◆ Records to process:
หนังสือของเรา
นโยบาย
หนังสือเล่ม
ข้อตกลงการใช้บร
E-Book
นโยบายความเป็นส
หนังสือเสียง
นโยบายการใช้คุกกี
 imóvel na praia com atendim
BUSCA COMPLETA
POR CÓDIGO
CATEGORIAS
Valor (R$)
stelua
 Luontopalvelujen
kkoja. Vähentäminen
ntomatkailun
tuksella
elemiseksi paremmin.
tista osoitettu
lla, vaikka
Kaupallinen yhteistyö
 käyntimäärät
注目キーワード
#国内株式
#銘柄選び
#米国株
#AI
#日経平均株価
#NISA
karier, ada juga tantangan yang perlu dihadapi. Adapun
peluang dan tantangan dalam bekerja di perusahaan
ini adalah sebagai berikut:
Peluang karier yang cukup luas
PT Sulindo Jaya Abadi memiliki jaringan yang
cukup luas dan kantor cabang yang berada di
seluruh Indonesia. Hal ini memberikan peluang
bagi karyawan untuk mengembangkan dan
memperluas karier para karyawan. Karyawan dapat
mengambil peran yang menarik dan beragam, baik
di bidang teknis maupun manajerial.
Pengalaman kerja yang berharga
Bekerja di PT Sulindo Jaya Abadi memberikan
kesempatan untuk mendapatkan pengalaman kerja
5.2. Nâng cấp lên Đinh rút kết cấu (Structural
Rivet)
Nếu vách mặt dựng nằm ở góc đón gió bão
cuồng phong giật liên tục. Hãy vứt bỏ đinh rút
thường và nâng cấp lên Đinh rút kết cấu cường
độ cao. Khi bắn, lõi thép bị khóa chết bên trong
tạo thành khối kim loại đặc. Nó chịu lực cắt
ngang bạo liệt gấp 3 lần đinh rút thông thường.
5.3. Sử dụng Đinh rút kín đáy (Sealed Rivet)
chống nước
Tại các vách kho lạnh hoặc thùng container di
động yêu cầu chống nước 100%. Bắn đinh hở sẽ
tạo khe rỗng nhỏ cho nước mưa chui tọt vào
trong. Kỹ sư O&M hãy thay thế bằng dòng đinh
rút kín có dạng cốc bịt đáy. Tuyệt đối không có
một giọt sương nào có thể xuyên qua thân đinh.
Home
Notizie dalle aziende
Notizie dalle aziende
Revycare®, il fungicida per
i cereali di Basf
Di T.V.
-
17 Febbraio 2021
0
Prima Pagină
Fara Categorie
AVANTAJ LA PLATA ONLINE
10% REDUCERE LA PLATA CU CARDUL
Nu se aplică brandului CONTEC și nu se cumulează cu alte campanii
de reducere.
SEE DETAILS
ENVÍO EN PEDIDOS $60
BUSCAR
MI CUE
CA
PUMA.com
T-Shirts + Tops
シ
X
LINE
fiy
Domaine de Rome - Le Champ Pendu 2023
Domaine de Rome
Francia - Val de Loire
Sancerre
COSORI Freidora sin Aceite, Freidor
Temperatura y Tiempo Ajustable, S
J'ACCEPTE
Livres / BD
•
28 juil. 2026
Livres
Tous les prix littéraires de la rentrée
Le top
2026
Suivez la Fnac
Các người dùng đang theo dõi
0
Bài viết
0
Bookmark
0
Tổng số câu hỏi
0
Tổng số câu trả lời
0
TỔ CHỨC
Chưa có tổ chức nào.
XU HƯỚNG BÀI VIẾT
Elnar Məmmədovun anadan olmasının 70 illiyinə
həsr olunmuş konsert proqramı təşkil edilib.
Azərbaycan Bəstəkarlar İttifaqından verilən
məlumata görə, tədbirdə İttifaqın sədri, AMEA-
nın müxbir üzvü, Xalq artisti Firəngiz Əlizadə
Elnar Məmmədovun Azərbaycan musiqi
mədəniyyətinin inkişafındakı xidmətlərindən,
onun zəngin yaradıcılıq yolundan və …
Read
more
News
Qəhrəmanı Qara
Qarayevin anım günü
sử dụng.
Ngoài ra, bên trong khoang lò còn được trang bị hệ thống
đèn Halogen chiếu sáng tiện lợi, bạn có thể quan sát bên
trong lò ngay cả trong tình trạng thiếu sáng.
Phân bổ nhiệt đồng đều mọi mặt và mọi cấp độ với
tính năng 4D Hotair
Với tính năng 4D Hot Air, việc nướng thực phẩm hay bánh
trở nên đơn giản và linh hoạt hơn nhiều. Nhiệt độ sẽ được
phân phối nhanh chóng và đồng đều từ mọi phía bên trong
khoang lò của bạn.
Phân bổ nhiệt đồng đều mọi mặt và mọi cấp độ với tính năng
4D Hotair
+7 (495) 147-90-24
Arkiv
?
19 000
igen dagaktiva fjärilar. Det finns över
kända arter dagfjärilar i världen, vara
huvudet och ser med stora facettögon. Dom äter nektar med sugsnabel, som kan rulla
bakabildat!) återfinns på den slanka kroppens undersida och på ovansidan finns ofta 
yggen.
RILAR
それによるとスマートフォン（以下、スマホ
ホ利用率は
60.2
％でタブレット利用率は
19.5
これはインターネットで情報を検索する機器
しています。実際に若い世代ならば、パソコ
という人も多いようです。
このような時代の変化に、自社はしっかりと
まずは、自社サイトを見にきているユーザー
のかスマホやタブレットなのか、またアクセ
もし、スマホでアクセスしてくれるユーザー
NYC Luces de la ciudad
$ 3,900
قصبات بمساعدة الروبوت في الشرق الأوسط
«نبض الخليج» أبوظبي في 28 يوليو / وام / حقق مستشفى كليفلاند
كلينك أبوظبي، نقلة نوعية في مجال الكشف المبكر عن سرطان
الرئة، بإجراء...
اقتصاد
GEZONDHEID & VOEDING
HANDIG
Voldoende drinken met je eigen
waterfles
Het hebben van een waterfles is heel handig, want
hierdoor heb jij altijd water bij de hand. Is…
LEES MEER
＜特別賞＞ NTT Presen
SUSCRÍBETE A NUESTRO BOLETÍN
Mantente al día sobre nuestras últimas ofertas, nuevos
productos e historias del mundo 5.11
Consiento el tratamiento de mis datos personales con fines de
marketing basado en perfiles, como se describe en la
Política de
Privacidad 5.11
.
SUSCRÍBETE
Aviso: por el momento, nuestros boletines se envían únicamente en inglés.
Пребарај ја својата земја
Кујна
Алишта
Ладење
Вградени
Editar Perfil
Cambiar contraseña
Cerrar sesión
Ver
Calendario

◆ Work task: The first line of the data, the line with "ini adalah sebagai", and all lines in between are to be copied exactly. Leave out everything else.

◆ Output:
หนังสือของเรา
นโยบาย
หนังสือเล่ม
ข้อตกลงการใช้บร
E-Book
นโยบายความเป็นส
หนังสือเสียง
นโยบายการใช้คุกกี
 imóvel na praia com atendim
BUSCA COMPLETA
POR CÓDIGO
CATEGORIAS
Valor (R$)
stelua
 Luontopalvelujen
kkoja. Vähentäminen
ntomatkailun
tuksella
elemiseksi paremmin.
tista osoitettu
lla, vaikka
Kaupallinen yhteistyö
 käyntimäärät
注目キーワード
#国内株式
#銘柄選び
#米国株
#AI
#日経平均株価
#NISA
karier, ada juga tantangan yang perlu dihadapi. Adapun
peluang dan tantangan dalam bekerja di perusahaan
ini adalah sebagai berikut:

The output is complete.